Table of Contents

Proposal

Results

Logo

Final Project for MUSA 550 Geospatial Data Science in Python.

View the Project on GitHub bri-ne/KarmaMine

A Look at Reddit’s Values, IRL Events, and Possible Bad Actors

Gianluca Mangiapane, Bri Cervantes

Question We Set Out to Answer, and the Answer We Found

1. What does Reddit Value? What are the common characteristics/patterns in top r/all posts?

Given Reddit’s self-defined culture, we wanted to first investigate what users on Reddit value. While we know that Reddit is home to countless sub-cultures, our approach focused on indentifying the overarching culutre of Reddit. What becomes the most popular? R/all is the front page of Reddit and is where all the most popular posts end up. It collects posts from subreddits across that platform that agree to participate and represents the majority rule of Reddit.

In seeking to find out more about what gets popular, we pulled roughly 2,500 top posts from r/all sorted by best of all time. We wanted to know if popular posts were positive or negative, whose posts were becoming popular and by extension if there were a small group of people that dominate the r/all space? Similarly, we were interested in where the popular posts were coming from: were there a small group of subreddits that dominate r/all? Further, we attempted to identify common themes between the posts.

We first took a look at possible superusers; users with posts that ended up in our sample of r/all posts more than 10 times, and super-subreddits; subreddits where more than 50 posts in our sample originated from. There were plenty in both categories. We should note that at least one the users on the top graph is u/DeepF*ckingValue, the claimed leader of the wallstreet takeover by reddit users on r/WallStreetBets.

common users and subreddits on r/all

Next, we investigated the general sentiment of these posts and associated them with the subreddits they came from. To do so we used TextBlob, which provided polarity and subjectivity ratings. When we noticed some odd results we experimented with another NLP, Flair. Below are the results showing polarity ratings from Flair and Textblob, as well as Textblob’s sentiment ratings. The graph below shows the sentiment for all of the posts we pulled from r/all grouped by the subreddit they came from. (Click on the image to open it in a new tab and zoom in.)

sentiment, polarity by subreddit from posts on r/all

It’s clear even by the name of some subreddits what the polarity rating might be.
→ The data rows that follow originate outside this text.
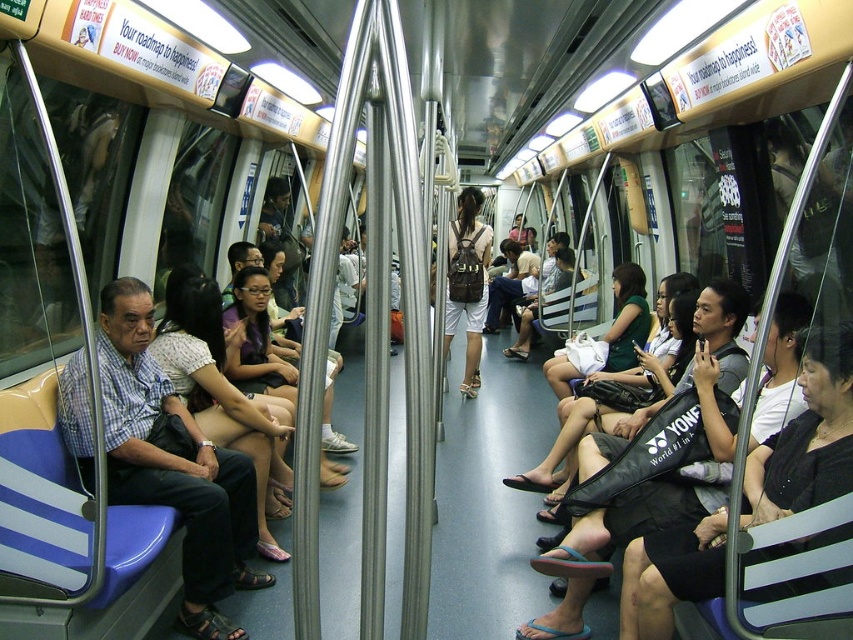 Is blue fabric seat at left smaller than black fabric bag at center?

Correct, blue fabric seat at left occupies less space than black fabric bag at center.

Between point (86, 449) and point (762, 484), which one is positioned behind?

The point (86, 449) is behind.

Describe the element at coordinates (173, 464) in the screenshot. The image size is (853, 640). I see `blue fabric seat at left` at that location.

At what (x,y) coordinates should I click in order to perform the action: click on blue fabric seat at left. Please return your answer as a coordinate pair (x, y). Looking at the image, I should click on (173, 464).

Which of these two, black fabric bag at center or matte white blouse at center, stands taller?

Standing taller between the two is matte white blouse at center.

Between black fabric bag at center and matte white blouse at center, which one is positioned lower?

black fabric bag at center

I want to click on black fabric bag at center, so click(x=807, y=436).

This screenshot has width=853, height=640. What are the coordinates of `black fabric bag at center` in the screenshot? It's located at (807, 436).

Is blue fabric seat at left thinner than matte white blouse at center?

No.

Who is more forward, (165, 506) or (241, 396)?

Point (165, 506) is more forward.

The width and height of the screenshot is (853, 640). I want to click on blue fabric seat at left, so click(x=173, y=464). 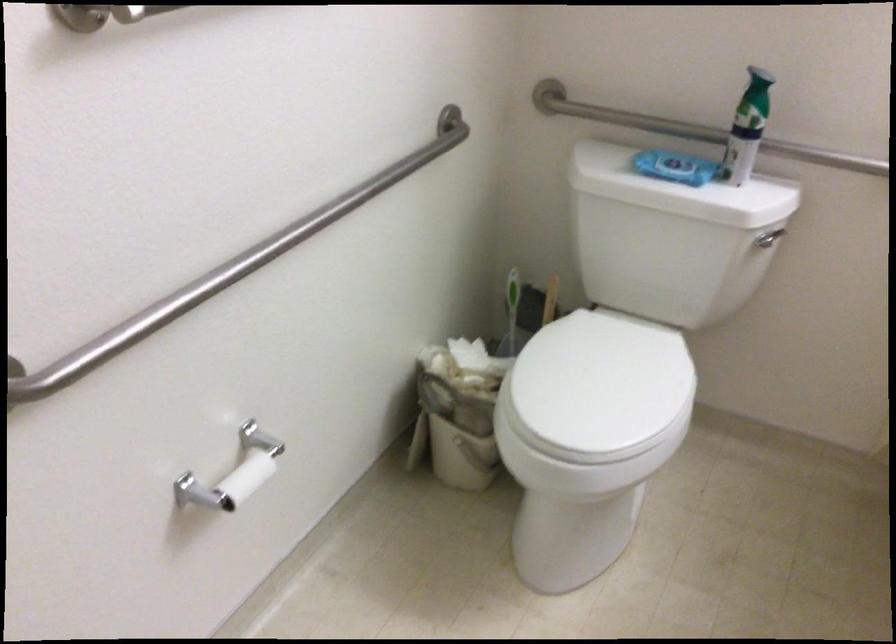 This screenshot has width=896, height=644. Find the location of `blue wipes package`. blue wipes package is located at coordinates point(675,167). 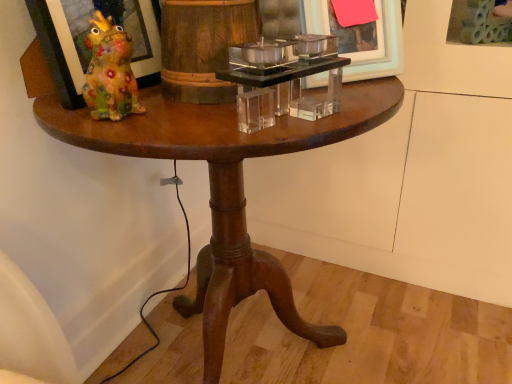 Question: Does matte glass picture frame at left, which is the first picture frame in left-to-right order, have a lesser height compared to clear acrylic candle holder at center?

Choices:
 (A) no
 (B) yes

Answer: (A)

Question: Could you tell me if matte glass picture frame at left, which appears as the third picture frame when viewed from the right, is facing clear acrylic candle holder at center?

Choices:
 (A) yes
 (B) no

Answer: (A)

Question: Is clear acrylic candle holder at center located within matte glass picture frame at left, which is the first picture frame in left-to-right order?

Choices:
 (A) no
 (B) yes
For example, r/wholesomemes trends positive under Textblob and Flair polarity ratings, while r/wellthatsucks was rated very negative by Flair and only slightly negative by Textblob. Another way to examine general polarity of the posts we captured is to inspect the most frequent noun phrases. The interactive plot below shows a list of the top 100 most common noun phrases mapped with their polarity determined by Flair on the left.

Finally, we attempted to identify some common themes in the posts that we pulled from r/all. Using the Gensim library we employed a topic model to extract common themes in the noun phrases extracted from the titles by again using Textblob. With the help of examples published by Data Science With Raghav we identified roughly 20 clusters of potential themes. Below is a preview of an interactive chart that shows the top 10 words in each topic cluster on the right. (Click here or on the image below to visit the interactive chart) On the left, is a intertopic distance map, that in very simple terms shows the relative ‘distance’ between the topics identified. Circles that are closer together represent topics that are more related to each other than circles far apart. Additionally the size of the cirlces represent the number of words associated with each topic. Though we’ve elected to only show the top 10 wordsc, some topics include over 30 keywords.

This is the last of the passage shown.